Yes, there are certainly similarities between the two great penitential seasons of the year: the emphasis is on the need for contrtition, and there really should be no weddings scheduled. And, depending on your tradition, some other things are off limits too. Like certain foods. An Advent fast is urged just as a Lenten fast is urged. There are venerable traditions which would agree, and a particular Advent fast is a long-standing custom in some places.
It seems to me, though, that fasting ought at least to be enjoined a bit more seriously during Lent than during Advent; the former is, after all, is even called Die Fasten in German.
The seasons have significant differences, too, which, I would submit, can give us some direction as to how they are to be handled respectively. Lent is a season which tends to grow darker as it moves on, until the darkest time, the Triduum Sacram, is reached. Then, suddenly, at the Great Vigil, Easter arrives and all is instantly brightened. Advent, by contrast, tends to grow lighter from week to week, as is most prominently seen in the lighting of successive Advent candles each week.
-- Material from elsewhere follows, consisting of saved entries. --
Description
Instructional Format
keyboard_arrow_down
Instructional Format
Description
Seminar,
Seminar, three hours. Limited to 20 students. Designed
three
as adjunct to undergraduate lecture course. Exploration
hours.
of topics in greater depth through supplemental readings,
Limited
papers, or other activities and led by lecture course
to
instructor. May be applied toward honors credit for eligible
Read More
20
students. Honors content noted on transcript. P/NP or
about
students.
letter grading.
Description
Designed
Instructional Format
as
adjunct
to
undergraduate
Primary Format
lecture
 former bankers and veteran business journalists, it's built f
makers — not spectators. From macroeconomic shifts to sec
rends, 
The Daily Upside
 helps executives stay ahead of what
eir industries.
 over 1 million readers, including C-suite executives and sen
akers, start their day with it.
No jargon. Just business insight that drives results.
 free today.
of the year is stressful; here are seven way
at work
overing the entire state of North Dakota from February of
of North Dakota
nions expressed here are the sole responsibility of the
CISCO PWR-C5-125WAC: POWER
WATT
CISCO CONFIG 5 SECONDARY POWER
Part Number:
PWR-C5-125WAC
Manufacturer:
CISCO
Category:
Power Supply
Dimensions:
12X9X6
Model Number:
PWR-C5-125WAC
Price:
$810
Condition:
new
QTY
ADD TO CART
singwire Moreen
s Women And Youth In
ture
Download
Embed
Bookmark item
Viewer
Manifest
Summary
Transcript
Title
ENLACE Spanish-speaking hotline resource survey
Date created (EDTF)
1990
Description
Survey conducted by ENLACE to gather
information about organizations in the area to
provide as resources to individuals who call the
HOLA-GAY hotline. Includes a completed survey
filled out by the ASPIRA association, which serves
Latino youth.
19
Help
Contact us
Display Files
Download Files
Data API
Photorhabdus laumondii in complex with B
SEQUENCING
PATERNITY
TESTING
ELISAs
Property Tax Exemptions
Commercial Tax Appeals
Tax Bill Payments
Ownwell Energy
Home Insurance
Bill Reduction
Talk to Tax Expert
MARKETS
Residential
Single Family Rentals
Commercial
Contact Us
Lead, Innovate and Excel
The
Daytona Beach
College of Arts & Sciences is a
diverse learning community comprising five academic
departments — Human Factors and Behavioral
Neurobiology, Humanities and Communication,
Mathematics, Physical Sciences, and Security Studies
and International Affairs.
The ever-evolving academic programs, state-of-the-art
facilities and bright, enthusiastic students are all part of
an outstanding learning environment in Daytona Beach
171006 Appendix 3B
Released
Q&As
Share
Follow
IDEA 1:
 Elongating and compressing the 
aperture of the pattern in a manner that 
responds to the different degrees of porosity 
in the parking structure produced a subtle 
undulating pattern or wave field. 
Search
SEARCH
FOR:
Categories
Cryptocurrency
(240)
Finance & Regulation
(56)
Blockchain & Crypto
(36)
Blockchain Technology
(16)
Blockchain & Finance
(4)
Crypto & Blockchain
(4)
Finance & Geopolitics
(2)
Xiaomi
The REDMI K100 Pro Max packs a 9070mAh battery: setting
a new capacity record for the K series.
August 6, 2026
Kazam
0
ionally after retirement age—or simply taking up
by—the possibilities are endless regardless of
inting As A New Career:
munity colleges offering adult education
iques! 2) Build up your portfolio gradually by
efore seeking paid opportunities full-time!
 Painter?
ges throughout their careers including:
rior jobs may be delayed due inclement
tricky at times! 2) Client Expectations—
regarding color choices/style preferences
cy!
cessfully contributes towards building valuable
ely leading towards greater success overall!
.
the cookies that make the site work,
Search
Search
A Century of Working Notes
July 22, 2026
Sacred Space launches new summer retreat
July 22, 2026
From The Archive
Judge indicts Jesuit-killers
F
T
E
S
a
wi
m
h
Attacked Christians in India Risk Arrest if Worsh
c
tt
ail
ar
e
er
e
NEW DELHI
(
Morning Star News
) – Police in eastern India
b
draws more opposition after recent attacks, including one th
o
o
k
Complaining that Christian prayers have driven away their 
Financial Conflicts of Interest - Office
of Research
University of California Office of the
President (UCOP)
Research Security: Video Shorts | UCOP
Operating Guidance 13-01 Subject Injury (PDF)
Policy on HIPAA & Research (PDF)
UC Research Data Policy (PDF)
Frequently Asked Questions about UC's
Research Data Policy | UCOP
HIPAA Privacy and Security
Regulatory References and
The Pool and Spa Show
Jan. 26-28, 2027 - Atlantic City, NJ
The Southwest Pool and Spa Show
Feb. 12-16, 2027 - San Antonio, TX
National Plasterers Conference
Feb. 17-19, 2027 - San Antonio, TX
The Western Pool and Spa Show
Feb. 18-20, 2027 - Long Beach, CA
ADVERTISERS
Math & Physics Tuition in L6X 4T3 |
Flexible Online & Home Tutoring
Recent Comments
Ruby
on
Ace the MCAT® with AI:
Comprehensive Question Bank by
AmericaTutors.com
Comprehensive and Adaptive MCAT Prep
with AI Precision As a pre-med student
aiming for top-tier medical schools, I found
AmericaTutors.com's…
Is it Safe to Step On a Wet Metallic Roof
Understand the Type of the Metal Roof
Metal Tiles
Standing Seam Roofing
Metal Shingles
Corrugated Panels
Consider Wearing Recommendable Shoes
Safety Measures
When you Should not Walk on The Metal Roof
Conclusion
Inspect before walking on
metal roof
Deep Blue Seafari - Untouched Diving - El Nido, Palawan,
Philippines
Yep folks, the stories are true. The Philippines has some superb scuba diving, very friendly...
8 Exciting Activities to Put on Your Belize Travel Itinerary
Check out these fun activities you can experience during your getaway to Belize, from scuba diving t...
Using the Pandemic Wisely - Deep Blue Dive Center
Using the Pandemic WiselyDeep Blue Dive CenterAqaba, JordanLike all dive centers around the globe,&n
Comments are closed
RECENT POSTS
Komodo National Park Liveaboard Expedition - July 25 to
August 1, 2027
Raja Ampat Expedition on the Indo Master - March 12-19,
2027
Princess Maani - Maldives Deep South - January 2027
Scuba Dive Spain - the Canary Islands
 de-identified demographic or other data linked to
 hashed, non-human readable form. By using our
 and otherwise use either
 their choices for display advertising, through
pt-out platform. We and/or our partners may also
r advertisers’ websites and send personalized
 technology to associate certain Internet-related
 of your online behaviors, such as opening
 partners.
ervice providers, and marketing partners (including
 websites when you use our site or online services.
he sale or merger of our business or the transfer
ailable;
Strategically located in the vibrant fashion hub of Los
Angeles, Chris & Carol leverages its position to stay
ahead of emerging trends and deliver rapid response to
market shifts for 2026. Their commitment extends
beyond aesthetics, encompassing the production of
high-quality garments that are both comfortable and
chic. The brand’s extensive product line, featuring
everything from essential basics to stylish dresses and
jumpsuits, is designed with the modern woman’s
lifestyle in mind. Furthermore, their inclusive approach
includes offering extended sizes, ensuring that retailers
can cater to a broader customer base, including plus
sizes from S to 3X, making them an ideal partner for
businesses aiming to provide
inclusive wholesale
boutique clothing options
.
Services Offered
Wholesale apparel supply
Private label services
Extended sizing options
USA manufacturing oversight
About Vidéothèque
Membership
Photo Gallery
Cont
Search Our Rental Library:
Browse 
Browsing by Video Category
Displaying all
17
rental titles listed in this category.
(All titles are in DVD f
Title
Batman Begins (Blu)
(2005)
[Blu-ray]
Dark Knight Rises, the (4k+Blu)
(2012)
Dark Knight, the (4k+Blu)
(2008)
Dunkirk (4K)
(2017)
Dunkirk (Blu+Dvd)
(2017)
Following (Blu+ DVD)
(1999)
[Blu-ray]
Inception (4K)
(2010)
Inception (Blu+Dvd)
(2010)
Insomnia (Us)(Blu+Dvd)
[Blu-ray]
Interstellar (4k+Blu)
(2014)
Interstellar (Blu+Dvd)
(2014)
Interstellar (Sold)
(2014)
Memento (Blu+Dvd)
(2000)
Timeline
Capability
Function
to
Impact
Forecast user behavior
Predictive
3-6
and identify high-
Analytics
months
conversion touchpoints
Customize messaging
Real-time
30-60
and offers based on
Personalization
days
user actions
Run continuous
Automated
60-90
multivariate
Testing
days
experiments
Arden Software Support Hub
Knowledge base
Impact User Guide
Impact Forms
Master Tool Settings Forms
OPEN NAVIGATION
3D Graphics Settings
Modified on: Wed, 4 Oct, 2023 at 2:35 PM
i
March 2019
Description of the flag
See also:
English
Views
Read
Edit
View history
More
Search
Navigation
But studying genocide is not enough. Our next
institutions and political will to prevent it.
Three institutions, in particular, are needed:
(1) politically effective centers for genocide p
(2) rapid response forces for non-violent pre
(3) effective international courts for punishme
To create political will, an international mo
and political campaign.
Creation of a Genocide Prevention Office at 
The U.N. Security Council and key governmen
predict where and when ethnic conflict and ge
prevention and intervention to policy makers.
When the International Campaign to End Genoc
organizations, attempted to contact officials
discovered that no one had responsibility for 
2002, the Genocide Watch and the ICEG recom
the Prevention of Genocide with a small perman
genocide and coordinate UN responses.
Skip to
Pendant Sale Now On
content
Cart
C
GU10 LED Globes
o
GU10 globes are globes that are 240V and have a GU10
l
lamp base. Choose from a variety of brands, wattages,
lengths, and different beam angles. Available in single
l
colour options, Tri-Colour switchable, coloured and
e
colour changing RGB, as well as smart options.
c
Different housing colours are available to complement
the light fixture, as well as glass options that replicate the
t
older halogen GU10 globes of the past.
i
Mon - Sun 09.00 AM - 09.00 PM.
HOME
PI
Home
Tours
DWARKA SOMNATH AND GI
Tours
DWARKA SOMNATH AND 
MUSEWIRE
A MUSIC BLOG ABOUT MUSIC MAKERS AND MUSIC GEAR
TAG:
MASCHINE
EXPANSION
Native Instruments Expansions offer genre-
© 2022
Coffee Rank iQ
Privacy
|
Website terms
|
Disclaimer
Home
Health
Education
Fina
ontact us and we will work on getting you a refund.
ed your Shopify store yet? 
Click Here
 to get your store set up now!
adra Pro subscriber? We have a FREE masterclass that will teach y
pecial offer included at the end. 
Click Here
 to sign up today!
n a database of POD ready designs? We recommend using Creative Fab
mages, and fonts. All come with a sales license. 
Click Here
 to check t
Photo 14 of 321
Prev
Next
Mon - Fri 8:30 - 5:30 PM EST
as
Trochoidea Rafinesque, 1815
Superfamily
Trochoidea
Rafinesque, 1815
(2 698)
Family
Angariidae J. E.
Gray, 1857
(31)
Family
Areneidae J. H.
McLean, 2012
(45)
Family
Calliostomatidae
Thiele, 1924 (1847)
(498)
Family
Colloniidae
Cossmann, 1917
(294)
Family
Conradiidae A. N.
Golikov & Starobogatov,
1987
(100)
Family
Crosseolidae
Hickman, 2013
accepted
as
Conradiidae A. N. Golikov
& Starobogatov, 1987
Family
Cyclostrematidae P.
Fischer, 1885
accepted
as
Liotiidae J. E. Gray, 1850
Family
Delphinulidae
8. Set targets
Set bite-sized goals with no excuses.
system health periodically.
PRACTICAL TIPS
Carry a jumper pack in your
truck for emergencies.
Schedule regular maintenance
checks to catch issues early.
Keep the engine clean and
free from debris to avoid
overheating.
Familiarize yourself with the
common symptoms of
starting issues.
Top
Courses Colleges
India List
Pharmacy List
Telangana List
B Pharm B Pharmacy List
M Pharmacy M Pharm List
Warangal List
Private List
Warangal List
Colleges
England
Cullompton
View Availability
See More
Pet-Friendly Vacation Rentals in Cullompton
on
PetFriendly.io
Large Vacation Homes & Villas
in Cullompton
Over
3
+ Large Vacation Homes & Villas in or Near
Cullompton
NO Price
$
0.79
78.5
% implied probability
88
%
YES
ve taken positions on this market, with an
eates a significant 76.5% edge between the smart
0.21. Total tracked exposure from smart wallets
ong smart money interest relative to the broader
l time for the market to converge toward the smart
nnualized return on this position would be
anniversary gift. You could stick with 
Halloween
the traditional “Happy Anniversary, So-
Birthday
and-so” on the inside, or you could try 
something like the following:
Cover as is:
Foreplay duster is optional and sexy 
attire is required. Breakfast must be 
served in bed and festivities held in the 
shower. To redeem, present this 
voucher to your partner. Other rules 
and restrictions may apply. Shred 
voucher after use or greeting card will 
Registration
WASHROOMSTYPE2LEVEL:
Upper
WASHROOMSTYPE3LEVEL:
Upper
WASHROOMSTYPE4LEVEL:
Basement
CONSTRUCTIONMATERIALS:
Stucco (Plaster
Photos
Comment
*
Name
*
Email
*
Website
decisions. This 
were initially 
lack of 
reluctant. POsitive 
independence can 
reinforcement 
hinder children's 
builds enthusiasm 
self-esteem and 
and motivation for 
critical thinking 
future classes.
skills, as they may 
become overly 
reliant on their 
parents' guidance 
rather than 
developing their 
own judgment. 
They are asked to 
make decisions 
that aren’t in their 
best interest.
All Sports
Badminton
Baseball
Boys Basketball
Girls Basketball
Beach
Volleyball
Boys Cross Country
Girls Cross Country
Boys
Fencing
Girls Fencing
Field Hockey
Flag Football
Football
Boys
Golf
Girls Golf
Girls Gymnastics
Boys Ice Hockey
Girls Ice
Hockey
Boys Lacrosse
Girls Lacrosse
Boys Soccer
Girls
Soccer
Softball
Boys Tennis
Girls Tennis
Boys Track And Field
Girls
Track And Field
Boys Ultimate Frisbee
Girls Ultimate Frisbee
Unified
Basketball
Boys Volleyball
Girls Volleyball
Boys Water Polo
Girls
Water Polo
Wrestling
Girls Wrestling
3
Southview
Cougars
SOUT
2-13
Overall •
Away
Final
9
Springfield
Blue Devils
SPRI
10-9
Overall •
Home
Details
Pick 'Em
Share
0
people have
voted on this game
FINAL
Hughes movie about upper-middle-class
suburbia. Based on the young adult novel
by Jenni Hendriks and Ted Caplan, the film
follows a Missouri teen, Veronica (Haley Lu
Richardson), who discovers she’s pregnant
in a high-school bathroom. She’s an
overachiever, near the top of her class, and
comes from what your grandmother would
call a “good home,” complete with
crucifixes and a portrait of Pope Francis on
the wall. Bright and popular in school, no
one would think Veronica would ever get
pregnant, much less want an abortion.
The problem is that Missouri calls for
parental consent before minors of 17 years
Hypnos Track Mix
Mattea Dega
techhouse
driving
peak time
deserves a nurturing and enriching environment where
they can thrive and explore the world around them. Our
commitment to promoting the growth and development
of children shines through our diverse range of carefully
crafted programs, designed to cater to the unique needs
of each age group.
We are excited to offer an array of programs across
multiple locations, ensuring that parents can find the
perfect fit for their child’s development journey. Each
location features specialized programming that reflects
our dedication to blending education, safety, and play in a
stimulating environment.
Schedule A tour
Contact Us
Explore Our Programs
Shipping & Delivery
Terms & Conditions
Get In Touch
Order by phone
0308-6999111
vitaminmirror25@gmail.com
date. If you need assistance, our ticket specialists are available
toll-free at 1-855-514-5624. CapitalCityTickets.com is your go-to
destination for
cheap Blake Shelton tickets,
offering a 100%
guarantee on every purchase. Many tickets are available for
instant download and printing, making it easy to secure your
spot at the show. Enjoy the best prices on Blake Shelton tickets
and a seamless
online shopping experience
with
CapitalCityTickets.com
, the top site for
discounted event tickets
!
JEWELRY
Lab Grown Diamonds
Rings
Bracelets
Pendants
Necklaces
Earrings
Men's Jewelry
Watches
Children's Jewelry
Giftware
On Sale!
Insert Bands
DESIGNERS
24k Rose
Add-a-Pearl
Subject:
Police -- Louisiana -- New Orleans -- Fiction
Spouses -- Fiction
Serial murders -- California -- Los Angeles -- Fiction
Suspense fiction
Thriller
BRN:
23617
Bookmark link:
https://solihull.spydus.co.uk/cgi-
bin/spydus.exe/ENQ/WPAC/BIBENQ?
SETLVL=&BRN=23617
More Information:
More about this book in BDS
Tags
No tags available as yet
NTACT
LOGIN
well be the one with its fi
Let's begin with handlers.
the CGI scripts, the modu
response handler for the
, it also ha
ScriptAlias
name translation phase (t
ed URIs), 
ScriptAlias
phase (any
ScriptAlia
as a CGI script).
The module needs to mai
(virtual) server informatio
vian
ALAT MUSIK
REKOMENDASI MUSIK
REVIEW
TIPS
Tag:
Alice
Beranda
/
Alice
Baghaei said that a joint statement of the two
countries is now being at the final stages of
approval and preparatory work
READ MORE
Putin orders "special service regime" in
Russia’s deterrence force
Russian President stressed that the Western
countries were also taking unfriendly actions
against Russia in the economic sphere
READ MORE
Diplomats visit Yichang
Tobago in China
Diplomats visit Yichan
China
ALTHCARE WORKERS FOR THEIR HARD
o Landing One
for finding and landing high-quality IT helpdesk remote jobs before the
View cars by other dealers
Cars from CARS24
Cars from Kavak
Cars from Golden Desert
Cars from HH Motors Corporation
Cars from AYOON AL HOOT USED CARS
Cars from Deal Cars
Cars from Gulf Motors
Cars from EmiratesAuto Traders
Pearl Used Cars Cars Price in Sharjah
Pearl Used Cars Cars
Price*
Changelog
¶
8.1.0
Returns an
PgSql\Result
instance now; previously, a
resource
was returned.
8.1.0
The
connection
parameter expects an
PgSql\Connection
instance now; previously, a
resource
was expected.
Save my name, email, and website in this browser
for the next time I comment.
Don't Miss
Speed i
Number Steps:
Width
Advent is a season of penitential hope and expectation, while Lent is a season of penitential sorrow as the Day of Christ's passion approaches.
Inasmuch as Advent has this 'brightening' character to it, it seems prudent to me to allow that certain customs need not be quite as stringently applied as in the case of Lent. OK, so for example, neither season ought to celebrate a wedding, but I for one don't mind if people want to have a Christmas party during Advent. Our choir has one, for that matter.
If it makes you liturgically uncomfortable to sing Christmas carols at parties or in the marketplace before Christmas, I recommend remembering that this isn't church. The Advent hymns can and should still be the standard fare for Holy Mass and any other worship settings; but I'm fine with carolling outside of Mass. After all, it's the only time of year you can actually hear some great hymns about Jesus in the marketplace at all. They want to pipe in Hark, the Herald for shoppers during December? Hey, fine with me! I'll take it any time. That goes for creche scenes and holiday lights, too. I love 'em all! Holiday shopping season have too much tinsel, you say? Nay, I say, bring it on. Don't want to see too much of the Babe in swaddling clothes? Well, I do, and that image is as meaningful to me as the crucifix. Both are saying, Pure Gift from Heaven. Now what can be wrong with that message?
So, at our church, we, um, gradually decorate during December. This is a bit parochial, perhaps (well, come to think of it, maybe not), but we put up a little more each week. The tree goes up some time in the middle of the month. We hold off on the gazillion poinsettias until Christmas Eve, and also the white paraments, and, yes, the Chrsitmas carols. Nevertheless prior to Christmas Eve there's a hint of a difference in liturgical appearance from week to week, consistent with the lighting of another candle each week.
So just try to think of those Christmas parties as times to rehearse the carols meant for Christmas itself. OK? How's that? We're just practicing, see? It's all good!